The most biologically effective treatment for T2D may be bariatric surgery (achieving sustained remission in over 50% of severely obese patients) or semaglutide (a GLP-1 agonist achieving significant HbA1c reduction and weight loss) — but neither is appropriate for all patients. Bariatric surgery carries surgical risk, requires profound lifelong dietary compliance, and is not PBS-funded for T2D management (limiting accessibility). Semaglutide has higher cost without full PBS subsidy. For a newly diagnosed patient like Marcus (fasting blood glucose 8.2 mmol/L, limited time to exercise), lifestyle intervention + metformin is the most appropriate starting approach — it is evidence-based, safe, cheap, and accessible — even if bariatric surgery might produce a larger biological effect in a different patient profile.

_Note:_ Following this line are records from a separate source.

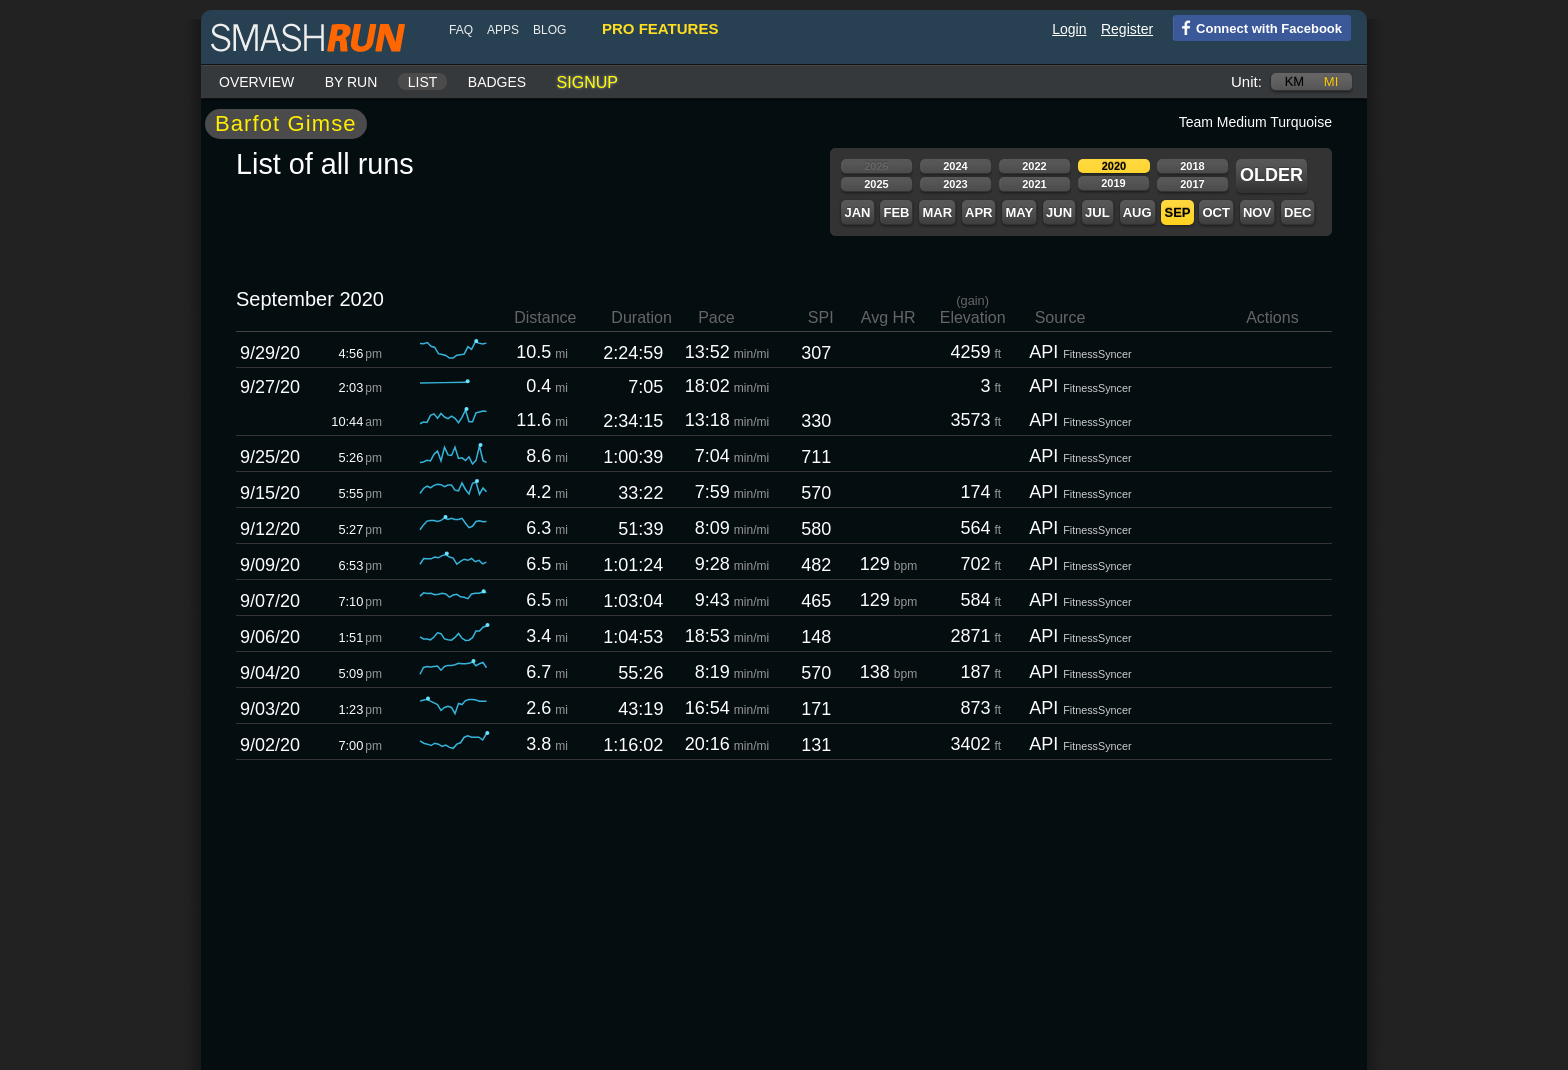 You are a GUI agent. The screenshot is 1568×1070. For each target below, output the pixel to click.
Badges (497, 82)
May (1019, 212)
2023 (955, 184)
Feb (896, 212)
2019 (1113, 183)
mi (1331, 81)
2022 (1034, 166)
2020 (1114, 166)
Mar (937, 212)
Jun (1059, 212)
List (423, 82)
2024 (955, 166)
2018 (1192, 166)
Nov (1257, 212)
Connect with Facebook (1257, 27)
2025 (876, 184)
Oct (1215, 212)
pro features (660, 28)
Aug (1137, 212)
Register (1127, 29)
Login (1069, 29)
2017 (1192, 184)
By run (351, 82)
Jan (857, 212)
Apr (978, 212)
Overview (256, 82)
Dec (1297, 212)
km (1295, 81)
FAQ (461, 30)
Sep (1177, 212)
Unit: (1246, 81)
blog (549, 30)
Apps (503, 30)
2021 (1034, 184)
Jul (1097, 212)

Therefore, the most biologically effective treatment is not always the most appropriate: appropriateness requires integrating biological effectiveness with cost, accessibility (geographic, financial, time), patient safety, adherence capacity, and disease stage. The PBS and Medicare are critical in narrowing the gap between effectiveness and accessibility for subsidised treatments such as metformin, statins, and imatinib.

Marking criteria.

• 1 mark — Defines or correctly applies evaluation (balanced judgement of effectiveness + cost + accessibility + patient factors; not a simple list).
• 1 mark — Correctly describes mechanism of at least one pharmacological treatment for T2D with named protein/enzyme (metformin + AMPK + gluconeogenesis reduction; or GLP-1 agonist).
• 1 mark — Correctly describes mechanism of lifestyle management for T2D with at least one named cellular mechanism (GLUT4 translocation, AMPK, visceral fat reduction).
• 1 mark — Compares effectiveness of at least two T2D treatments with reference to HbA1c reduction, T2D remission data, or beta-cell function restoration.
• 1 mark — Addresses cost and accessibility of at least two treatments, including the role of PBS (metformin ~$6/month; bariatric surgery not PBS-listed; or equivalent specific examples).
• 1 mark — Explains why biological effectiveness alone does not determine appropriateness, using a patient-specific example (disease stage, adherence capacity, surgical risk, socioeconomic barriers).
• 1 mark — Reaches a coherent evidence-based overall judgement that links effectiveness, cost, accessibility, and patient context, using precise lesson terminology (AMPK, GLUT4, gluconeogenesis, PBS, HbA1c, visceral fat, or equivalent).